What the task requires :: Where the line with "Surveillance" appears below, start writing out lines exactly, and finish with the line with "Weeds of Australian Cotton app", which is included; write out nothing else.

Supplied entries ::
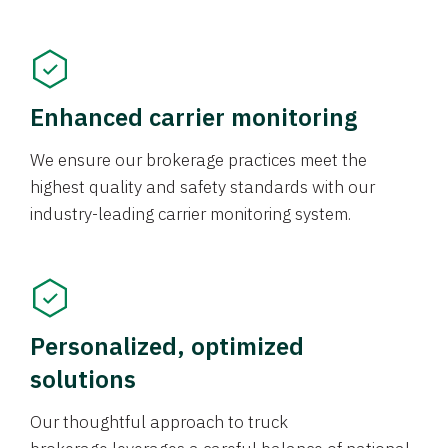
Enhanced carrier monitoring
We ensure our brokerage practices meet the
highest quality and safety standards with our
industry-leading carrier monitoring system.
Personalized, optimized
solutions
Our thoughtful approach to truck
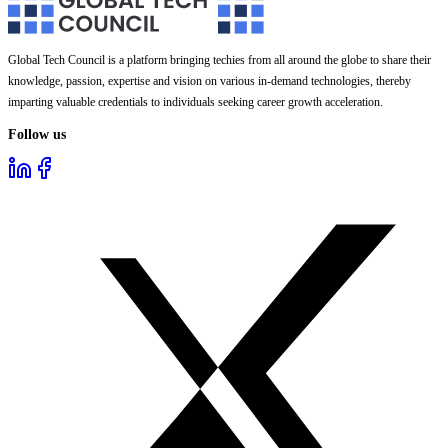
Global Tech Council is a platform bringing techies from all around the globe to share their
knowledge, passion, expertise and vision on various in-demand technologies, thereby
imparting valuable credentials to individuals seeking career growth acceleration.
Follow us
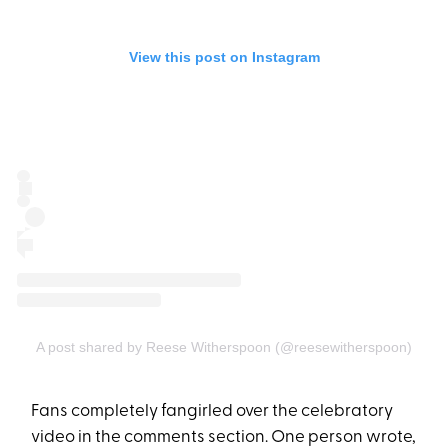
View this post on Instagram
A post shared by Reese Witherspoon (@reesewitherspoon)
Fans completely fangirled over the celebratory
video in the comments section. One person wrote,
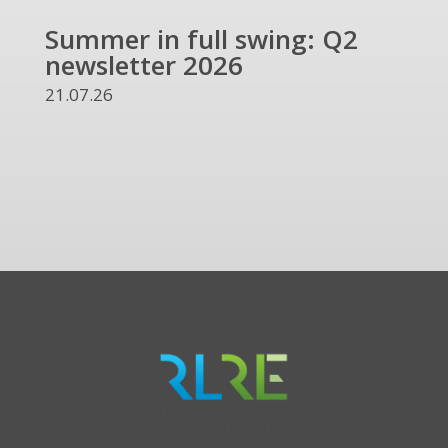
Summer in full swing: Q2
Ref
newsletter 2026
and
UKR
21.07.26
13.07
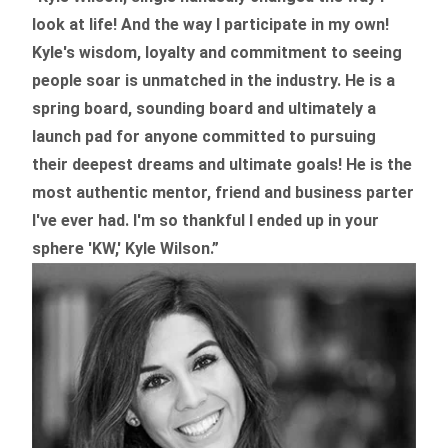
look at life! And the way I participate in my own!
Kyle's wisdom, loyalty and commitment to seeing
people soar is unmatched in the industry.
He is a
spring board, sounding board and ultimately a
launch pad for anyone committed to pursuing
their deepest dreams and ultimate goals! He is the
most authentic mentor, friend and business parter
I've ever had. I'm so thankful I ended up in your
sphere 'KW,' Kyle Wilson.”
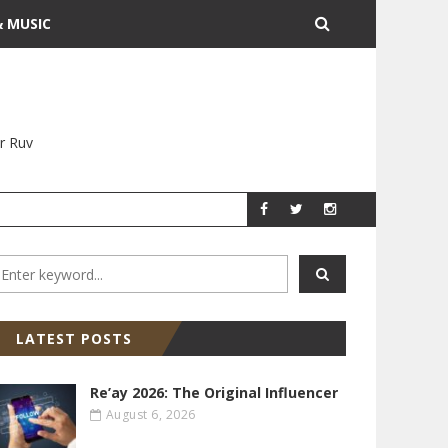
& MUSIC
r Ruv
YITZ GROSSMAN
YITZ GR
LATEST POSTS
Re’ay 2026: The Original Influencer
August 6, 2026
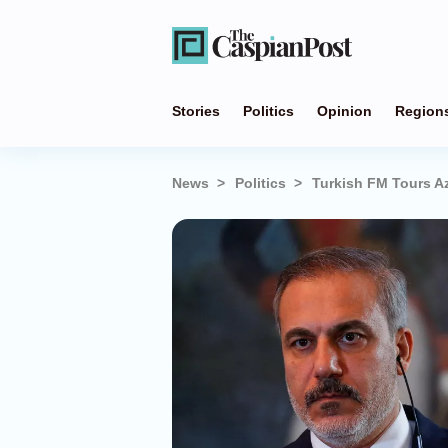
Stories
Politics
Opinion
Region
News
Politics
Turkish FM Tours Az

==

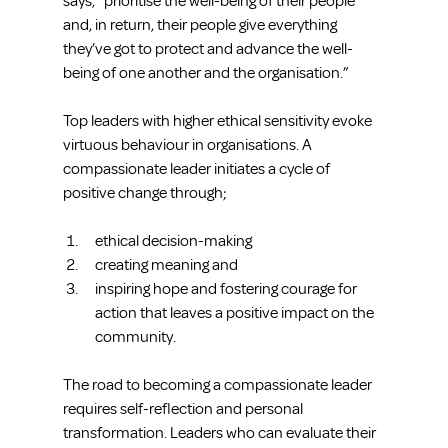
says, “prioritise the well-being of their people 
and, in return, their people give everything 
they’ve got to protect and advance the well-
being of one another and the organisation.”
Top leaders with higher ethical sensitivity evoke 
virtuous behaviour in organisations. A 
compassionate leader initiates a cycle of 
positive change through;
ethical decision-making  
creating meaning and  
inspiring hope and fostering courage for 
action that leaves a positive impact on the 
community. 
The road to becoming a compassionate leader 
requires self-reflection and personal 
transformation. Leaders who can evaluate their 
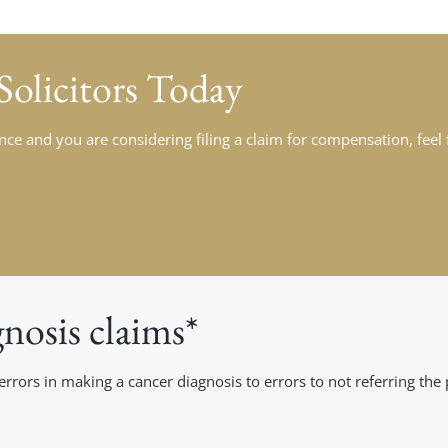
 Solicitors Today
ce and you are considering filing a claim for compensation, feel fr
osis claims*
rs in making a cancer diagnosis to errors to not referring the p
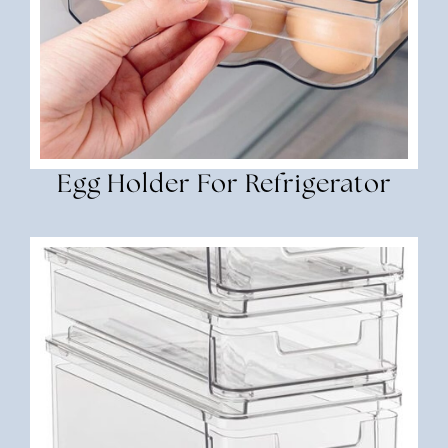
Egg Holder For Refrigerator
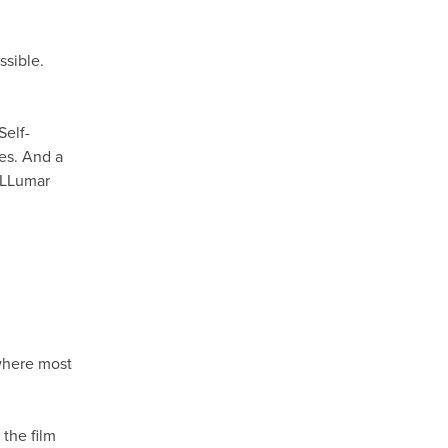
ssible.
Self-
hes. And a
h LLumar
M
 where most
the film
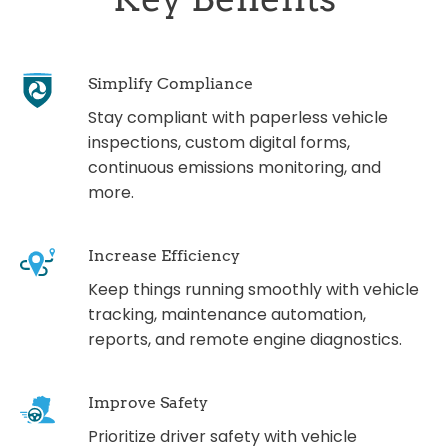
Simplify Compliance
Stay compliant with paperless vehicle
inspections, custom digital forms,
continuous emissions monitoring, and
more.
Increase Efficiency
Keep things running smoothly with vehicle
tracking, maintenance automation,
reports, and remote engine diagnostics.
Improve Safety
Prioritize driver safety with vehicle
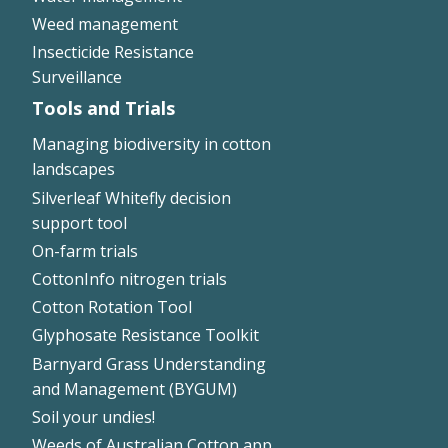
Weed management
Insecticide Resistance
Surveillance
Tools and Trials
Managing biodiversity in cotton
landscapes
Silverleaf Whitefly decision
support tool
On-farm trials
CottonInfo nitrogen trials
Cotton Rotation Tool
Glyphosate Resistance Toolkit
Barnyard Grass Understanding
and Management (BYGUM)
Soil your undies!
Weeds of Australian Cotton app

--

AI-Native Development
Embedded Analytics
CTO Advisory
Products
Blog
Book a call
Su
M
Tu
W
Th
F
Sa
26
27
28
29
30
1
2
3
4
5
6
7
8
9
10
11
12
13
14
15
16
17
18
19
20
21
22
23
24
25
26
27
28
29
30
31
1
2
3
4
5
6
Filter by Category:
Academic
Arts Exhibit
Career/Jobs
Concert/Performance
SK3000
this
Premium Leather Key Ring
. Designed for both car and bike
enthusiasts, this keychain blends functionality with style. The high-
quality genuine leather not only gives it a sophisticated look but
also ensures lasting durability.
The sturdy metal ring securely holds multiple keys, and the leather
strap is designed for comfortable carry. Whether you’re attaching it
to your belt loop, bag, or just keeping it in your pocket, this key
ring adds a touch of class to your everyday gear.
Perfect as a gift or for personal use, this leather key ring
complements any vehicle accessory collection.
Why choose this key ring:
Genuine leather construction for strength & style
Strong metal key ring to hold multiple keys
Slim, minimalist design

Task answer ::
Surveillance
Tools and Trials
Managing biodiversity in cotton
landscapes
Silverleaf Whitefly decision
support tool
On-farm trials
CottonInfo nitrogen trials
Cotton Rotation Tool
Glyphosate Resistance Toolkit
Barnyard Grass Understanding
and Management (BYGUM)
Soil your undies!
Weeds of Australian Cotton app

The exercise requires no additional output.